Queste dinamiche si ripropongono.
In un certo senso si può affermare che ogni epoca ed ogni cultura tendono a costruire una propria “criminologia”, un sistema basato su criteri “scientifici”.
Tra la fine del Medio Evo e l’inizio dell’Età Moderna, in singolare sincronia con l’affermarsi del Rinascimento, il dilagare del panico sociale legato alla stregoneria portò all’affermazione di una sorta di sofisticato pensiero criminologico tendente a spiegare il delitto come il risultato dell’influenza demoniaca su individui empi e corrotti. La sua massima espressione fu Il Malleus Maleficarum, (Il “martello delle streghe”), il trattato demonologico edito nel 1487 e destinato a rimanere insuperato e popolare sia tra i cattolici che tra i protestanti, nonostante i numerosi testi affini stampati nei due secoli successivi. Qualcuno lo ha definito un vero “protomanuale di psicopatologia sessuale” ed è interessante precisare che – contrariamente a quanto si ritiene dai più – il Malleus non fu in alcun modo “commissionato” dalla Chiesa, né ricevette mai l’approvazione ufficiale da parte dei pontefici: il suo uso nelle pratiche inquisitorie fu semmai ufficiosamente tollerato.
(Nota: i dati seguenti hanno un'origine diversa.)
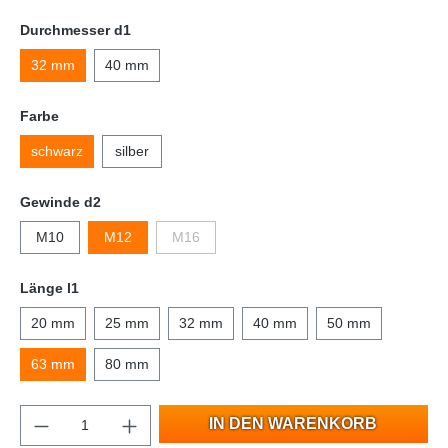
Durchmesser d1
32 mm
40 mm
Farbe
schwarz
silber
Gewinde d2
M10
M12
M16
Länge l1
20 mm
25 mm
32 mm
40 mm
50 mm
63 mm
80 mm
IN DEN WARENKORB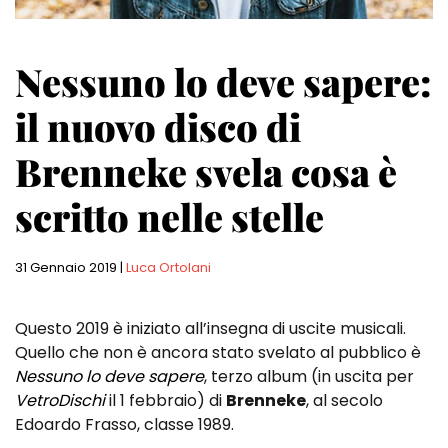
Nessuno lo deve sapere:
il nuovo disco di
Brenneke svela cosa è
scritto nelle stelle
31 Gennaio 2019
|
Luca Ortolani
Questo 2019 è iniziato all’insegna di uscite musicali.
Quello che non è ancora stato svelato al pubblico è
Nessuno lo deve sapere
, terzo album (in uscita per
VetroDischi
il 1 febbraio) di
Brenneke
, al secolo
Edoardo Frasso, classe 1989.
Gli autori, gli inquisitori tedeschi Jacob Sprenger ed Heinrich Institor Kramer, lo scrissero di loro iniziativa, nella tradizione di una manualistica operativa che aveva già più di un precedente (2); come domenicani, non va dimenticato, appartenevano alle elìte culturali del tempo. Nelle tre parti del trattato – efficacemente articolato in quaestiones secondo il modello tomistico – non solo viene sviluppata una ampia classificazione patografica dei quadri comportamentali stregoneschi e diabolici, ma se ne individuano le cause ed i rimedi, attraverso veri e propri “protocolli” operativi. Del resto il testo è ricco di citazioni non solo di autori sacri, ma anche di filosofi, inclusi i filosofi naturali (gli scienziati empirici dell’epoca), la cui autorità viene invocata per rafforzare le tesi sostenute.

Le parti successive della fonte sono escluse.